Thelymitra brevifolia, commonly called peppertop sun orchid or short-leaf sun orchid, is a species of orchid that is endemic to south-eastern Australia. It has a single erect, relatively short and broad, dark green leaf and up to twenty purplish or purplish blue flowers. It is a common and widespread self-pollinating species occurring in a wide range of habitats.

==Description==
Thelymitra brevifolia is a tuberous, perennial herb with a single erect, dark green, linear to lance-shaped leaf 100-260 mm long and 7-20 mm wide often with reddish blotches. Between two and twenty purplish or purplish blue flowers 12-22 mm wide are arranged on a flowering stem 250-600 mm tall. The sepals and petals are 6-12 mm long and 3-6 mm wide. The column is pale blue or pale pink, 4-5.5 mm long and 2-3 mm wide. The lobe on the top of the anther varies in colour from yellow to black with a yellow tip and is scarcely inflated. The side lobes curve gently upwards and have mop-like tufts of white hairs.
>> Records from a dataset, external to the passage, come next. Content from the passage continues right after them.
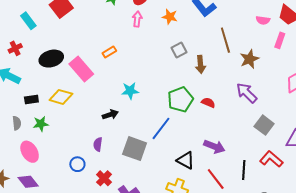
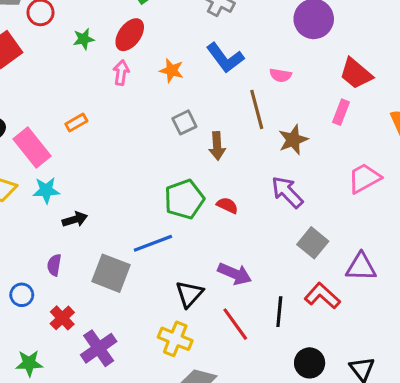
pink semicircle: (263, 20) -> (281, 75), moved
cyan star: (130, 91) -> (46, 190), moved
blue line: (161, 128) -> (153, 243), turned 30
black triangle: (186, 160) -> (189, 294), turned 42

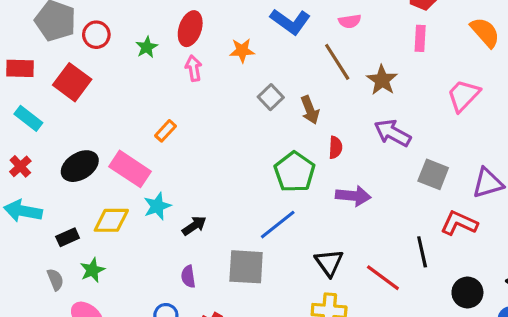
red semicircle: (227, 205) -> (335, 147), moved, turned 85
purple arrow: (235, 274) -> (353, 196), moved

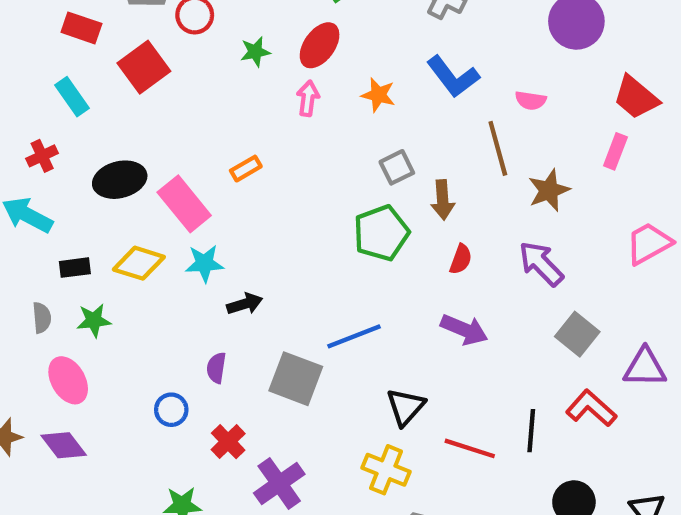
green pentagon: (295, 172) -> (381, 233), moved
red line: (383, 278) -> (470, 448), turned -36

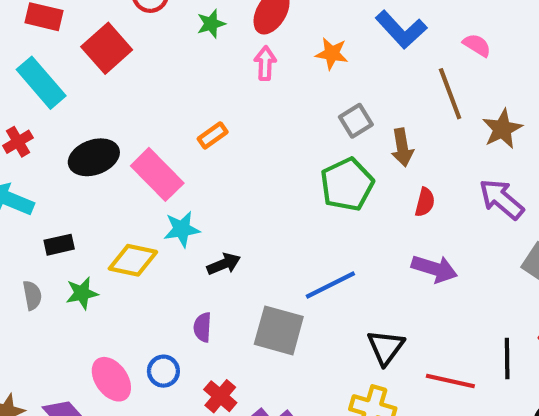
cyan rectangle: (72, 97) -> (41, 83), size x1.4
pink semicircle: (531, 100) -> (477, 45), turned -152
yellow diamond: (139, 263) -> (133, 260), moved
pink ellipse: (68, 380) -> (111, 379), moved

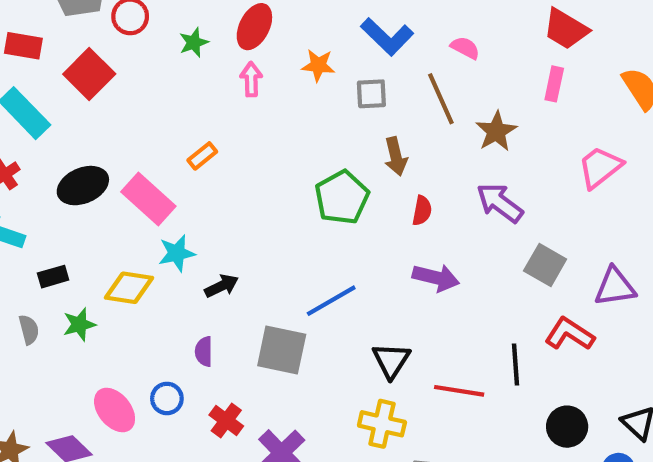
gray square: (356, 121) -> (371, 94), moved, turned 32

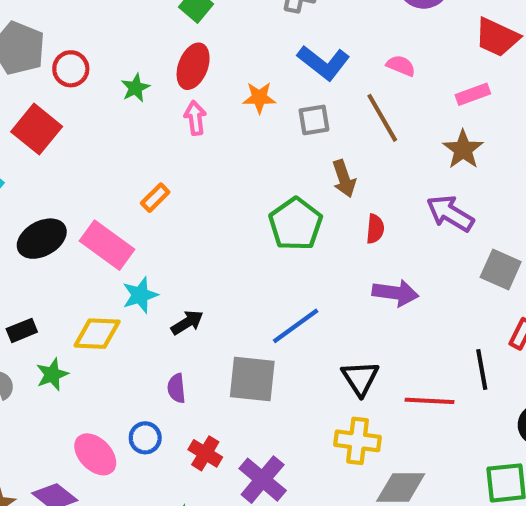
pink rectangle: (554, 84) -> (473, 94), moved, turned 64
brown star: (496, 131) -> (463, 149), moved

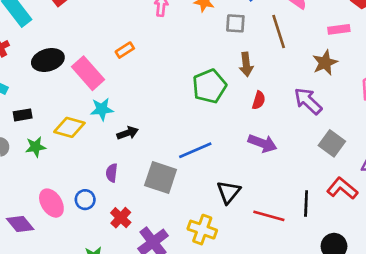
yellow cross: (358, 441) -> (202, 230), moved

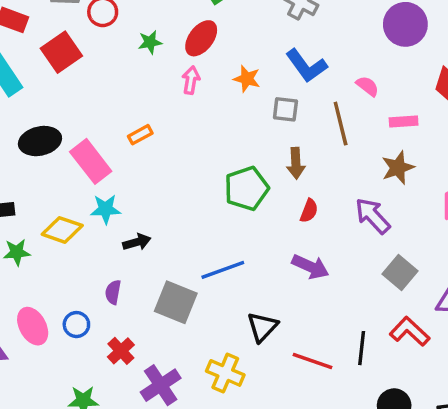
pink rectangle: (339, 29) -> (404, 122), moved

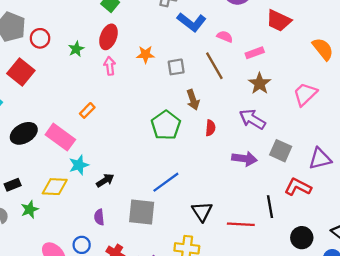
blue L-shape: (306, 66) -> (192, 22), moved
purple arrow: (310, 267) -> (244, 159), moved

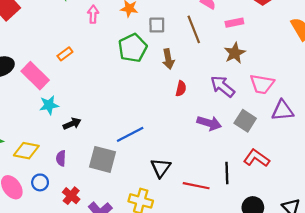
pink trapezoid: (305, 94) -> (262, 84), moved, turned -135
green pentagon: (166, 125) -> (133, 48), moved
purple triangle: (320, 159) -> (283, 111), moved
yellow diamond: (55, 187) -> (26, 151), moved

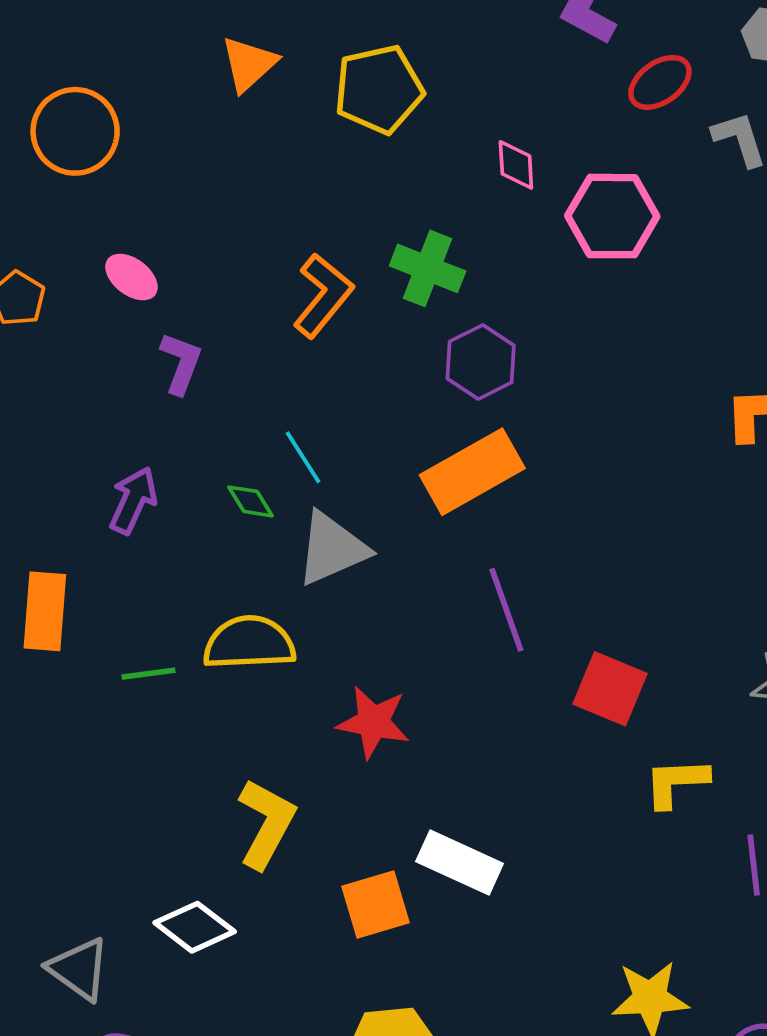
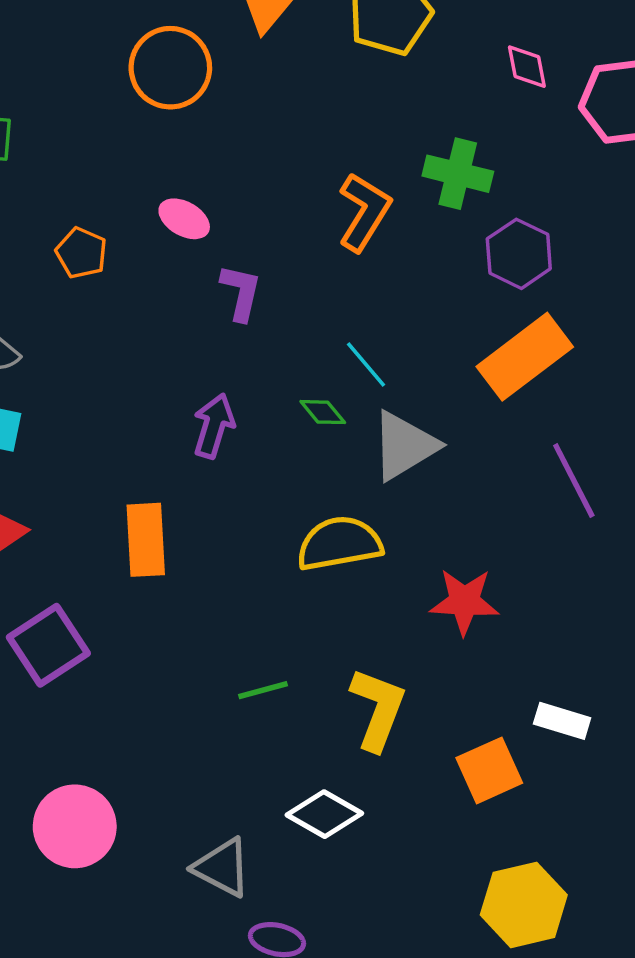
orange circle: (75, 131) -> (170, 68), moved
green line: (149, 674) -> (263, 690), moved
white rectangle: (460, 862) -> (562, 721), size x0.7

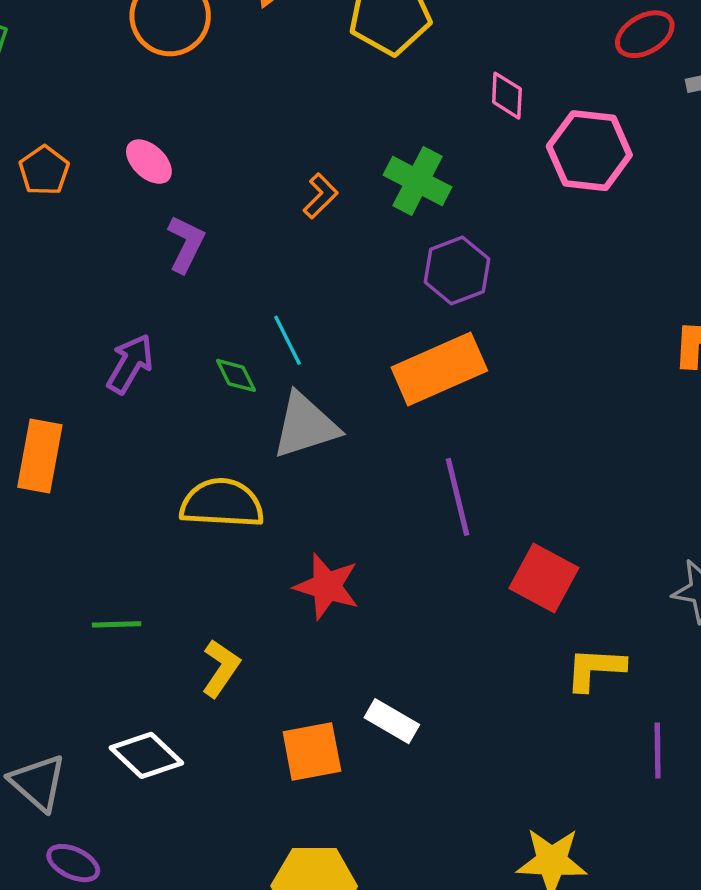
orange L-shape: (364, 212) -> (321, 196), size x0.6
yellow L-shape: (378, 709) -> (221, 668), size x0.7

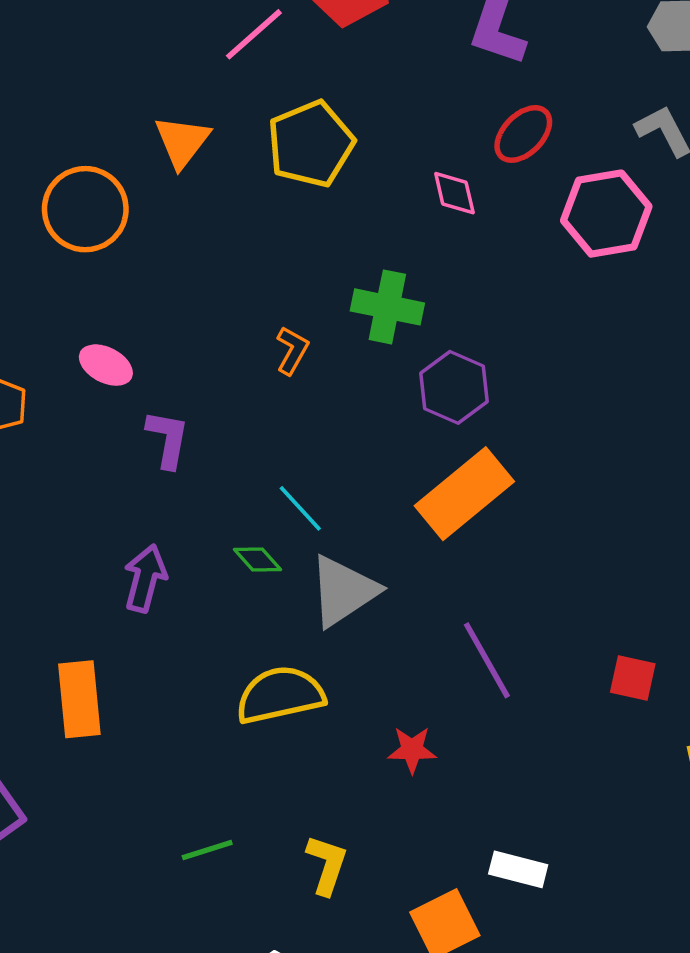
red ellipse: (645, 34) -> (523, 134), moved
pink hexagon: (589, 151) -> (606, 214), moved
purple line: (457, 497) -> (487, 660), moved
red square: (544, 578) -> (633, 678), size x0.7
red star: (327, 586) -> (412, 750), size x0.7

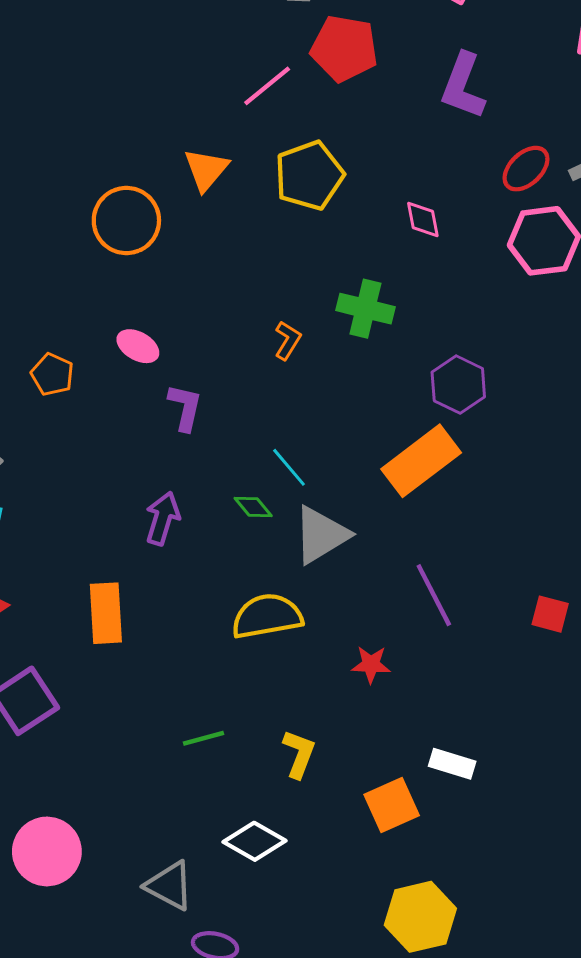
red ellipse: (523, 134) -> (526, 169), moved
purple hexagon: (454, 387) -> (458, 385), moved

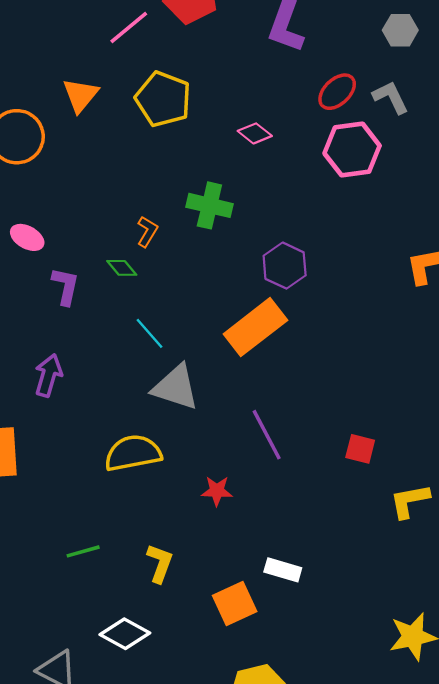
yellow pentagon: (309, 175) -> (163, 99), turned -30
pink diamond: (423, 220) -> (255, 133), turned -40
green diamond: (253, 507) -> (122, 268), moved
gray triangle: (321, 535) -> (176, 387), turned 50

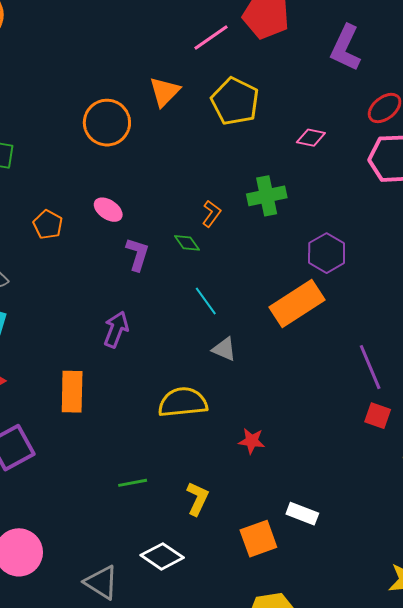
pink diamond: (255, 133) -> (311, 138), turned -32
green cross: (209, 205) -> (267, 196), turned -30
gray triangle: (176, 387) -> (224, 349), size x0.6
purple line: (267, 435) -> (370, 367), moved

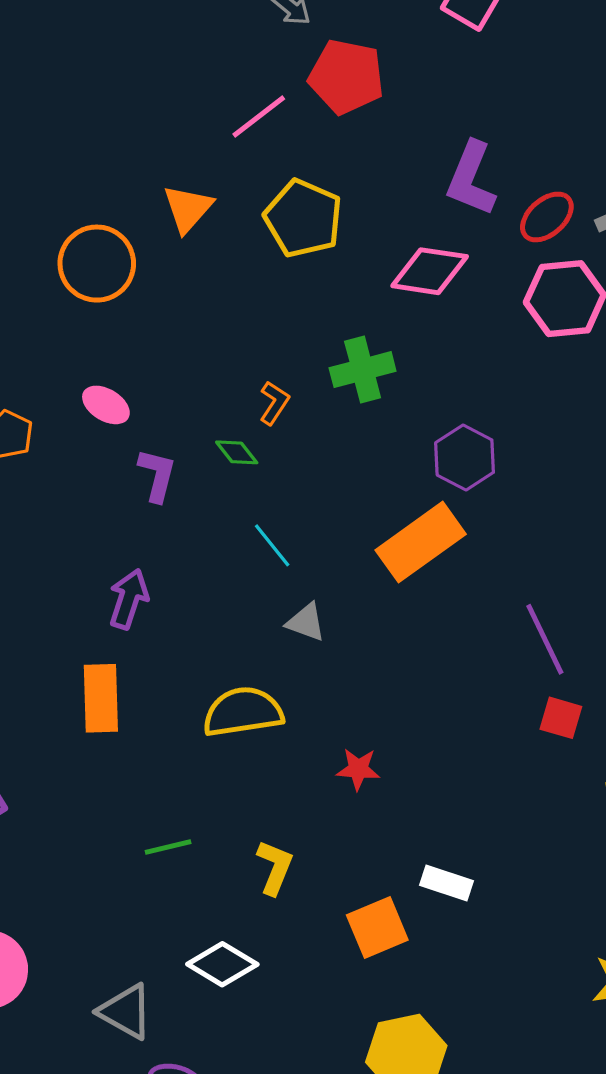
purple L-shape: (346, 48) -> (471, 179), moved
pink diamond: (311, 138) -> (430, 271), size x1.6
orange rectangle: (72, 392) -> (101, 698), moved

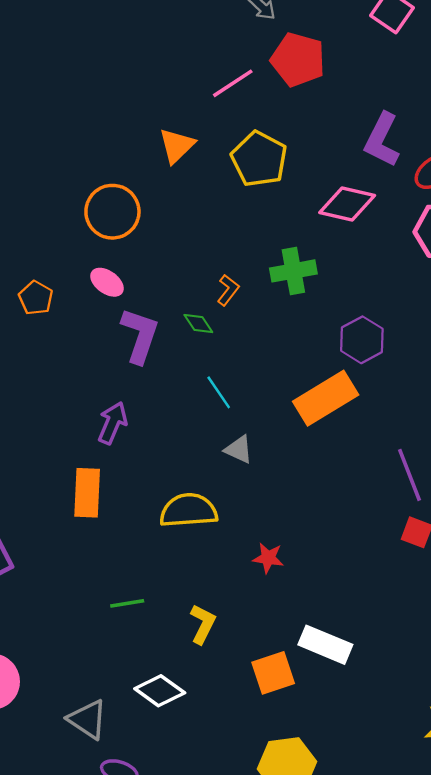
orange circle: (97, 264) -> (112, 212), moved
purple L-shape: (157, 475) -> (140, 335), size x1.4
white rectangle: (447, 883) -> (325, 645), size x1.4

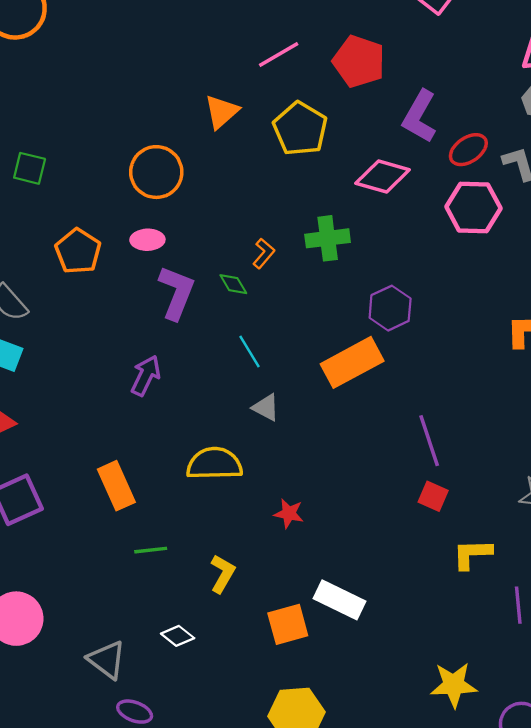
red pentagon: (298, 60) -> (359, 61), moved
pink ellipse: (107, 282) -> (147, 240), turned -40
orange pentagon: (36, 298) -> (78, 251), size x1.4
orange rectangle: (87, 493) -> (116, 486), moved, turned -30
white diamond: (160, 691) -> (178, 636), size x0.7

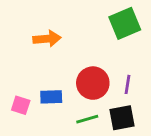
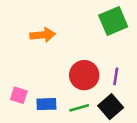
blue rectangle: (51, 97) -> (46, 104), moved
black square: (122, 118) -> (111, 107), turned -30

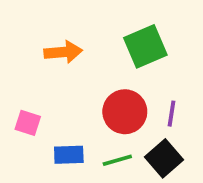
green square: (113, 21) -> (145, 46), moved
pink square: (19, 95) -> (28, 123), moved

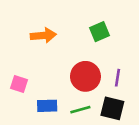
green square: (145, 46) -> (100, 32), size x0.7
black square: (164, 158) -> (112, 108), turned -35

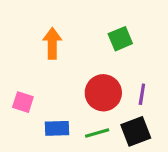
orange arrow: (43, 35) -> (52, 43), turned -85
black square: (112, 108) -> (136, 131), turned -35

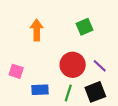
purple line: (142, 94) -> (100, 66), turned -56
green line: (97, 133) -> (68, 93), turned -56

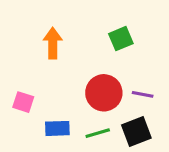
purple line: (100, 66) -> (143, 94), turned -32
green line: (68, 93) -> (98, 133), turned 56

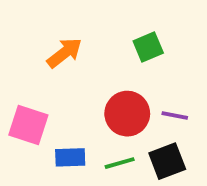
orange arrow: (53, 43) -> (65, 53), turned 52
pink square: (23, 102) -> (28, 125), size x1.5

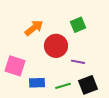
red circle: (127, 114) -> (56, 46), moved
purple line: (175, 116) -> (78, 62), moved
Flowering occurs from September to November but the flowers are self-pollinating and only open on hot days, and then only slowly.

==Taxonomy and naming==
Thelymitra brevifolia was first formally described in 2004 by Jeff Jeanes and the description was published in Muelleria from a specimen collected in St Andrews. The specific epithet (brevifolia) means "short-leaved".

==Distribution and habitat==
Peppertop sun orchid is widespread and locally common in the south-east of New South Wales, in Victoria, the Australian Capital Territory, south-eastern South Australia and on the north and east coasts of Tasmania. It grows in a wide range of habitats from heath to forest and woodland, often growing in disturbed sites.